Scotland, as the location of Hogwarts, has many ties with Ireland, among them the closely related language. I have noticed that the word boggart bears an uncanny resemblance to the Irish word bagairt, meaning threat. As boggarts themselves are a creation of the victims fear, they are threats, and nothing more. A boggart cannot harm, only threaten.
Apart from the Kenmare Kestrals, there is at least one other Irish team mentioned inQuidditch Through the Ages. This team is the Ballycastle Bats Northern Ireland. There are Irish creatures mentioned in Fantastic Beasts – the Augurey is also known as the Irish Phoenix.

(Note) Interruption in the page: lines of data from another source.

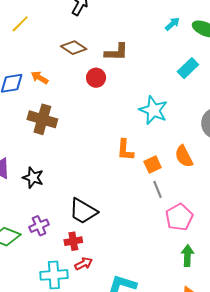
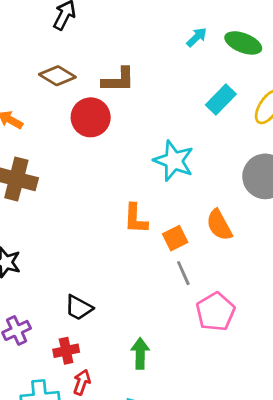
red circle: (96, 78) -> (91, 117), size x1.4
black trapezoid: (83, 211) -> (79, 308), size x0.7
green arrow: (187, 256) -> (140, 353), moved
red arrow: (84, 264) -> (82, 382), turned -42

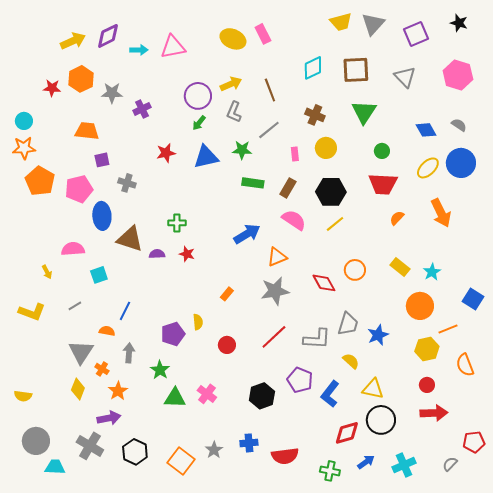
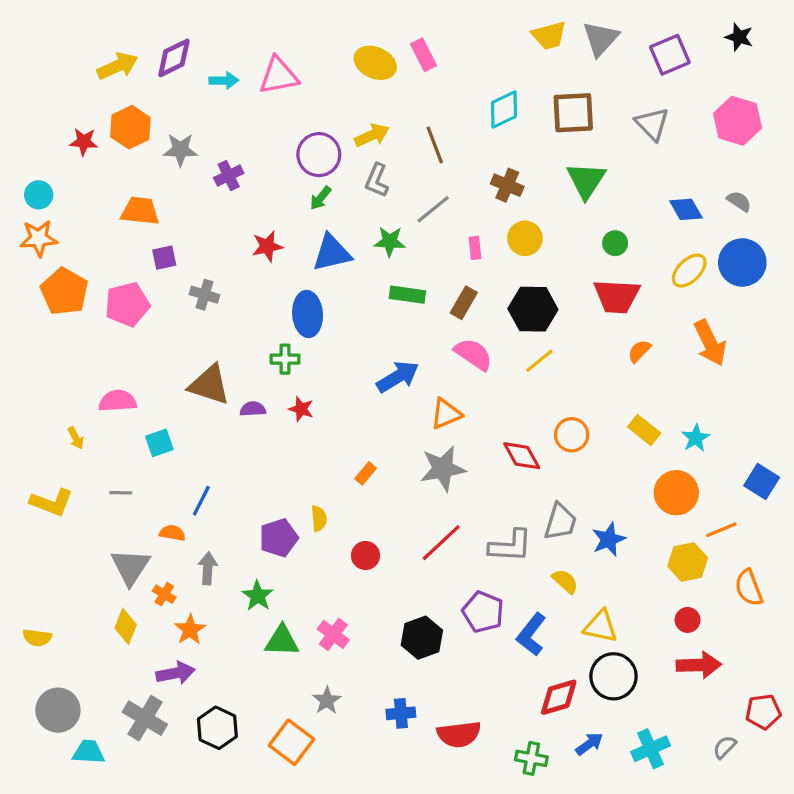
blue ellipse: (102, 216) -> (308, 314), moved
gray line: (75, 306) -> (121, 493), turned 32
gray star: (214, 450) -> (327, 700), moved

Another Hiberno-magical phenomenon mentioned in the HP books is the banshee. Seamus boggart is a banshee. A banshee is a sort of phantom-woman, who appears outside a house and wails this is a sign that someone inside the house is very close to death (I dont know if its significant that Seamus approach was to rid her of her voice, thus preventing death). Professor Gilderoy Lockhart recalls in his books how he defeated the Bandon Banshee – Bandon being a town in Cork.
A cultural point that is more an Irish thing than British is Halloween. Halloween isn’t really a huge thing in Britain – Guy Fawkes Day is bigger, and that’s five days after. It gets a quick mention in PS/SS, but other than Dumbledore’s fiery phoenix, it doesn’t get another mention. We all know about the huge number of events that have taken place on Halloweens over the years in the HP world ranging from that famous night to the weekend the DA was formed.

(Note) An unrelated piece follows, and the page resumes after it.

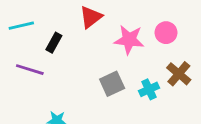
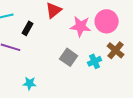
pink circle: (166, 33) -> (107, 21), size x1.5
gray square: (112, 84) -> (69, 57), turned -30

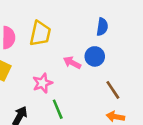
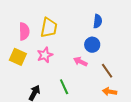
pink arrow: (72, 63) -> (80, 62), moved
pink star: (42, 83) -> (45, 55), moved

As Ireland was the last place in Europe for Celtic customs to linger, Halloween, or the night before the Samhain festival (which was one of the feasts conducted by the druids), was not squashed by Roman invasion. As is the nature of Halloween, it is only obvious that a school for witchcraft and wizardry should celebrate it!
A great number of Irish actors have successfully portrayed the HP characters on the big screen. Both actors that have played Albus Dumbledore are Irish the late Richard Harris and the currently cast Michael Gambon. Devon Murray of course plays Seamus, and Brendan Gleeson will be seen as Mad-Eye Moody in the upcoming GoF film.
So reader, have a great 17th March, be you Irish or not!